In vitro studies suggest that ultrasonic stimulation enhances bone healing by increasing the incorporation of calcium ions in cultures of cartilage and bone cells and stimulate the expression of numerous genes (including genes for Aggrecan, IGF, and TGF-β) involved in the healing process.4 The most important effect that ultrasound has on bone healing may be on chondrocyte population, as suggested by studies that demonstrate an increase in the formation of soft callus and early onset of endochondral ossification after ultrasonic applications.4 Many preclinical and clinical studies have demonstrated promising results using low-intensity pulsed ultrasounds for healing fresh fractures and treatment of delayed union or nonunions.
The ultrasonic intensity required to heal fractures is lower (not exceeding 30 W/cm2) than that currently used by physiotherapists (spatial-averaged temporal-averaged intensities ranging from 2 to 100 W/cm2). Although ultrasound has been used for healing purposes, many textbooks, including reviews on fracture management, but specifically occupational therapy and physiotherapy texts, continue to “misclassify” the use of ultrasound for the treatment of fractures as a contraindication. These notions are largely based on much higher intensity ultrasound (100 W/cm2) using the physiotherapy literature; damage to tissues has been demonstrated by the use of high intensity ultrasonography.12
Extracorporeal shock waves (ESWT) have very recently started being investigated, and the mechanisms of action are not well known or researched. The therapy is not currently used as a standard treatment for bone fractures.8
The effect of electrical stimulators on the enhancement of fresh fracture healing remains inconclusive. Researchers have had mixed results in answering whether the use of electrical stimulators enhances the healing of slow-to-heal fractures.11 Most of the studies, however, have not been of high methodological quality. Meta-analyses on the efficacy of electrical stimulators on bone repair have been difficult to perform because of the heterogeneity of study designs and outcome measurements and inability to pool the data of various studies.

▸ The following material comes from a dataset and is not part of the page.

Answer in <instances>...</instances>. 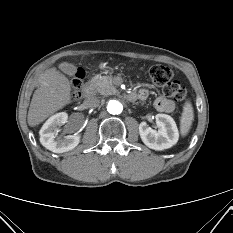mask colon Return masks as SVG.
I'll list each match as a JSON object with an SVG mask.
<instances>
[{"label": "colon", "instance_id": "1", "mask_svg": "<svg viewBox=\"0 0 233 233\" xmlns=\"http://www.w3.org/2000/svg\"><path fill=\"white\" fill-rule=\"evenodd\" d=\"M172 71L169 67L156 64L150 67L149 77L153 84L161 86L166 97L182 102L186 97V90L177 80L172 79ZM83 73L78 71L72 79L73 98L78 100L81 96Z\"/></svg>", "mask_w": 233, "mask_h": 233}]
</instances>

A recent meta-analysis of electrical stimulation for long-bone fractures13 identified 11 studies (of variable methods, device administration, and quality) for analysis. Although conclusions were limited, the authors reported that electromagnetic stimulation resulted in a short-term increase in scintimetric healing activity on in nonoperatively treated Colles fractures, bone density is improved in patients undergoing femoral intertrochanteric osteotomy, and bone density is variably impacted in lengthening procedures of the lower limb.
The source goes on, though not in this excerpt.